Re: Do I need to worry about a failure in these synchronization APIs?
Arjay, RAII is simply a technique of encapsulating sensitive resources in an object with the main goal of utilizing its destructor to auto-release them. The point of my question here is whether synchronization API could fail when it's encapsulated in a simple synchronization struct. Sorry, but RAII had no answer to it. And by the way, it's not a panacea either. In the hands of a person who doesn't understand what they are doing it may be as dangerous as not using it.

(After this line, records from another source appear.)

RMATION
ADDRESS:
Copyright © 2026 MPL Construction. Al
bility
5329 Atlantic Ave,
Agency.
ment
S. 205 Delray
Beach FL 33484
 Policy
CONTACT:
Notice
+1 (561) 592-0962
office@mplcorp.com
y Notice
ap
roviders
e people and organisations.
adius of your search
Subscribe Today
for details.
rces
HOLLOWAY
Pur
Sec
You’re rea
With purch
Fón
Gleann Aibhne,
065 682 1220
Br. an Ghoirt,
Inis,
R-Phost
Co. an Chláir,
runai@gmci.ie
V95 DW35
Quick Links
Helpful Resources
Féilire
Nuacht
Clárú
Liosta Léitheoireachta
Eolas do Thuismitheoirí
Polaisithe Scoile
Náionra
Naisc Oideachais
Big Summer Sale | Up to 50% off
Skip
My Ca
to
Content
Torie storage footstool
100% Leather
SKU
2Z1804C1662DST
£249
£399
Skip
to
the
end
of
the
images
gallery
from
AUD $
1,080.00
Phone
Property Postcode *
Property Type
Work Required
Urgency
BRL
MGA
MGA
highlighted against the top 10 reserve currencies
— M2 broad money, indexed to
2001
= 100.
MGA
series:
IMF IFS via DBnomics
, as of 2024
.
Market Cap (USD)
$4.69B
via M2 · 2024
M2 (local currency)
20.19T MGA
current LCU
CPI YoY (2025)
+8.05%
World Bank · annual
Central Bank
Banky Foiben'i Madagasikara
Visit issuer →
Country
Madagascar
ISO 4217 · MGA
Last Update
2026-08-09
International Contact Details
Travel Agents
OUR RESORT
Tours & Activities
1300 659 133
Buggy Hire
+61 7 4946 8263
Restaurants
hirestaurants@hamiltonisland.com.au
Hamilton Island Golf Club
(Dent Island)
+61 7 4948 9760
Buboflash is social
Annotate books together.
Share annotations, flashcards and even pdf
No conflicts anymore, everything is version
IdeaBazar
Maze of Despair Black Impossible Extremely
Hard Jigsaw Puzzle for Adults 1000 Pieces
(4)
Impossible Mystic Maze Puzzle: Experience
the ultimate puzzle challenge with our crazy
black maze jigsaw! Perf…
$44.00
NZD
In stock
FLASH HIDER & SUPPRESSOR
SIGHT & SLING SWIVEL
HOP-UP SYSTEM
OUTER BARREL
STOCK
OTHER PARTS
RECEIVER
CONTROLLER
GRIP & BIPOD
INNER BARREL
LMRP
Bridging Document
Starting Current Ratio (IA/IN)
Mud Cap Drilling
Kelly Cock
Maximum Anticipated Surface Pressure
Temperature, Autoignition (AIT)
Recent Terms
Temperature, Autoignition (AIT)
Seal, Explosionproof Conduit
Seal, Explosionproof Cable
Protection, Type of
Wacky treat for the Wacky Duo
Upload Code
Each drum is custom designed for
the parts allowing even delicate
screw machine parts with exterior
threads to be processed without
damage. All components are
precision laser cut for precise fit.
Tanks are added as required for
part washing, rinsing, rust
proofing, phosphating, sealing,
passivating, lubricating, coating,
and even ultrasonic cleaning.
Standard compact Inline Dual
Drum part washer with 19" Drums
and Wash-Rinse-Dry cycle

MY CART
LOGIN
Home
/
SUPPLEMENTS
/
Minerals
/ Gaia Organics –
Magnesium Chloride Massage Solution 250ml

Re: Do I need to worry about a failure in these synchronization APIs?
I'm aware of what RAII does with regard to threading issues. I guess your question is a bit strange based on your examples. With a critical section and your code (with a cs replacing the mutex), you'll have problems if you don't call LeaveCriticalSection (which is easy to do with non-RAII code).
If you encapsulate the thread synchronization within class(es) and provide accessor methods and use RAII to implement the synchronization you'll be well on your way to creating bulletproof threading.
Most of the problems that I see devs run into are from writing code that manually locks and unlocks because it's hard to unlock in all code paths without making a mistake. RAII solves this problem.
Another mistake by programmers (in combination with above) is they don't encapsulate the thread synchronization and have locking/unlocking everywhere in their code. This approach makes it difficult to determine where a resource has been locked and whether it's been unlocked.
To me, about 99% of threading problems are eliminated by avoiding those two mistakes. I write a lot of multi-threaded code. By following my own advice of using RAII and encapsulation, I rarely ever have thread synchronization issues once I've passed the initial develop and debug stage.
I have never found the synchronization apis to be unreliable, but maybe that is because of the approach I take.